Iterator invalidation by `std::string::begin()`/`std::string::end()`?

Question

#include <string>
#include <iostream>

int main() {
    std::string s = "abcdef";

    std::string s2 = s;

    auto begin = const_cast<std::string const &>(s2).begin();
    auto end = s2.end();

    std::cout << end - begin << '\n';
}

This code mixes the result of begin() const with the result of end(). Neither of these functions is permitted to invalidate any iterators. However I'm curious whether the requirement of end() to not invalidate the iterator variable begin actually means that the variable begin is usable with end.

Consider a C++98, copy-on-write implementation of std::string; the non-const begin() and end() functions cause a the internal buffer to be copied because the result of these functions can be used to modify the string. So begin above starts out valid for both s and s2, but the use of the non-const end() member causes it to no longer be valid for s2, the container that produced it.

The above code produces 'unexpected' results with a copy-on-write implementation, such as libstdc++. Instead of end - begin being the same as s2.size(), libstdc++ produces another number.

Does causing begin to no longer be valid iterator into s2, the container it was retrieved from, constitute 'invalidating' the iterator? If you look at the requirements on iterators, they all appear to hold for this iterator after .end() is called, so perhaps begin still qualifies as a valid iterator, and thus has not been invalidated?
Is the above code well defined in C++98? In C++11, which prohibits copy-on-write implementations?

From my own brief reading of the specs, it appears under-specified, so that there may not be any guarantee that the results of begin() and end() can ever be used together, even without mixing const and non-const versions.

The reason that C++11 made COW explicitly disallowed is precisely this problem: your code is compliant and should result in `6`, but obviously doesn't. The COW implementation is _not_ compliant. — Lightness Races in Orbit, Feb 26 '15 at 17:19
libc++ gets this right. [Live](http://coliru.stacked-crooked.com/a/e0d48d1f709b1eb8). — Baum mit Augen, Feb 26 '15 at 17:21
@BaummitAugen For some definition of "right". The code in the question isn't legal pre-C++11, and it won't work (or isn't guaranteed) with pre-C++11 libraries (which includes the standard library delivered with g++). The library isn't wrong if it fails; the code is. — James Kanze, Feb 26 '15 at 17:56
@JamesKanze "Right" as defined by the standard I compiled against of course. My comment was not meant to be an answer, but a comment. — Baum mit Augen, Feb 27 '15 at 05:02

score 6 · Accepted Answer · answered Feb 26 '15 at 17:19

As you say, C++11 differs from earlier versions in this regard. There's no problem in C++11 because all attempts to allow copy on write were removed. In pre-C++11, your code results in undefined behavior; the call s2.end() is allowed to invalidate existing iterators (and did, and maybe still does, in g++).

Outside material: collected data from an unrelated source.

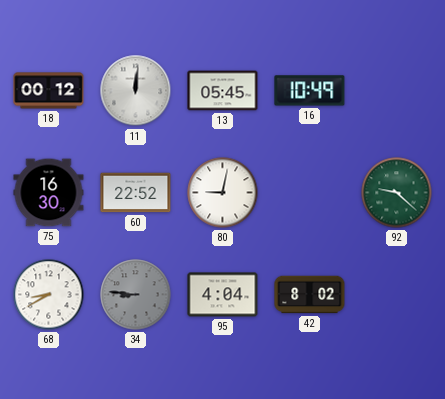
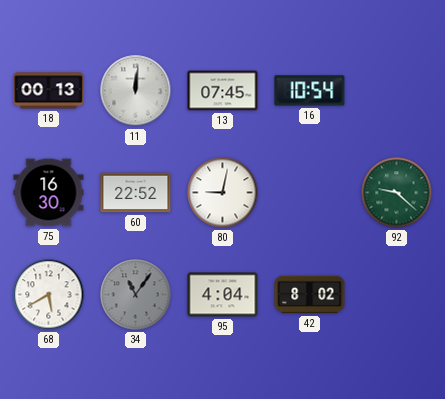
18: 00:12 -> 00:13
13: 05:45 -> 07:45
16: 10:49 -> 10:54
68: 8:40 -> 5:40
34: 8:46 -> 11:06
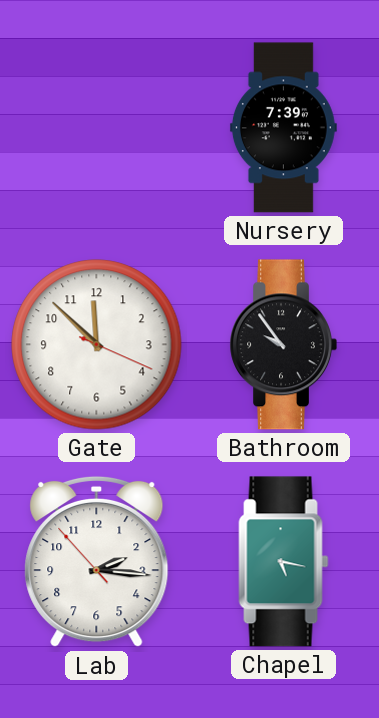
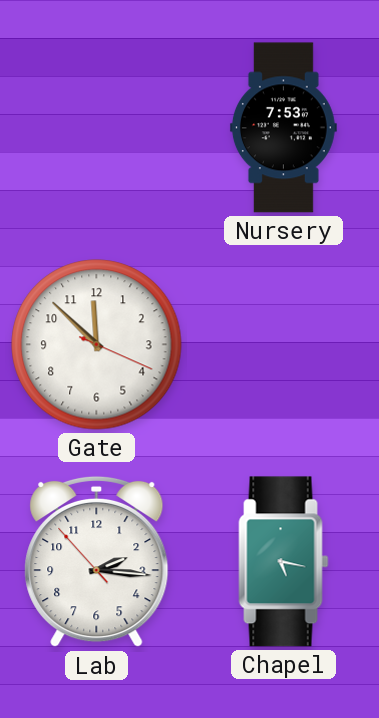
Nursery: 7:39 -> 7:53
Bathroom: 9:54 -> none
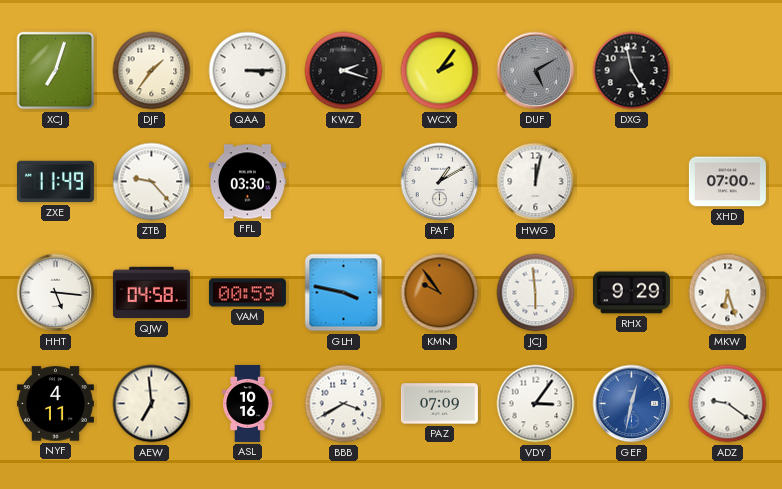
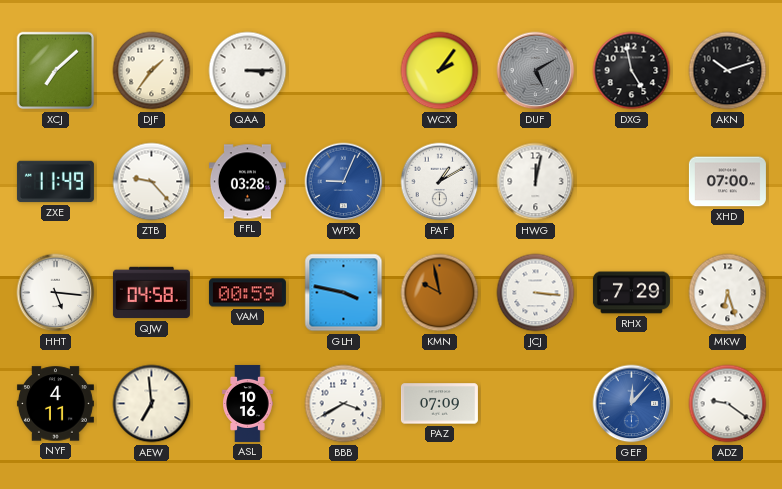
XCJ: 7:03 -> 7:08
KWZ: 2:18 -> none
AKN: none -> 10:12
FFL: 03:30 -> 03:28
WPX: none -> 9:04
KMN: 9:54 -> 9:58
JCJ: 5:59 -> 3:16
RHX: 9:29 -> 7:29
VDY: 3:06 -> none
GEF: 12:32 -> 12:07
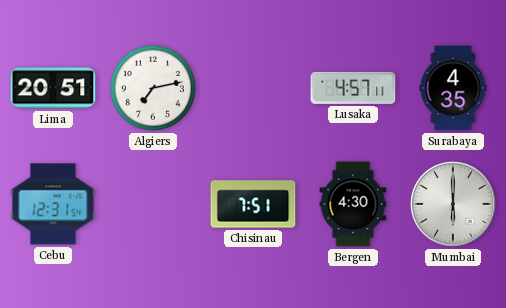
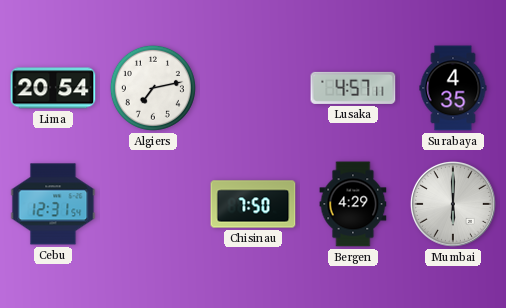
Lima: 20:51 -> 20:54
Chisinau: 7:51 -> 7:50
Bergen: 4:30 -> 4:29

Note that even if s2 were not a copy, the standard would allow it to invalidate iterators. In fact, the CD for C++98 even made things like f( s.begin(), s.end() ) or s[i] == s[j] undefined behavior. This was only realized at the last minute, and corrected so that only the first call to begin(), end() or [] could invalidate the iterators.

"References, pointers, and iterators referring to the elements of a basic_string sequence may be invalidated by the following uses of that basic_string object: Calling non-const member functions, except operator[](), at(), begin(), rbegin(), end(), and rend()." From C++03. — Lightness Races in Orbit, Feb 26 '15 at 17:38

score 2 · Answer 2 · answered Feb 26 '15 at 17:12

2

The code is OK: a CoW implementation is pretty much required to unshare when there is a danger to an iterator or reference to an element is held. That is, when you there is something which accessed an element in one string and a copy of it ventures to do the same, i.e., use an iterator or the subscript operator, it will have to be unshared. It could know about its iterators and update them as needed.

Of course, in a concurrent system it is near impossible to do all this without data races but pre-C++11 there are no data races.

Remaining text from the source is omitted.